- Aim of the task: Below are entries. Pull out all lines containing "Revision".

- Stored data entries:
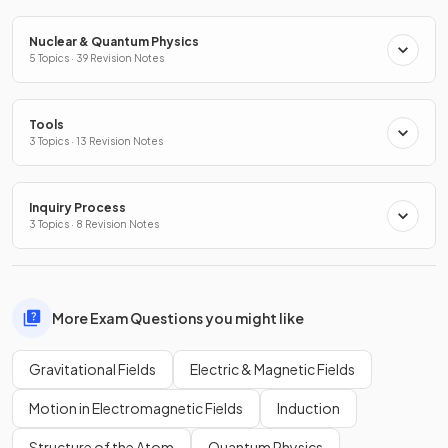
Nuclear & Quantum Physics
5 Topics · 39 Revision Notes
Tools
3 Topics · 13 Revision Notes
Inquiry Process
3 Topics · 8 Revision Notes
More Exam Questions you might like
Gravitational Fields
Electric & Magnetic Fields
Motion in Electromagnetic Fields
Induction
Structure of the Atom
Quantum Physics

- Result of this task:
5 Topics · 39 Revision Notes
3 Topics · 13 Revision Notes
3 Topics · 8 Revision Notes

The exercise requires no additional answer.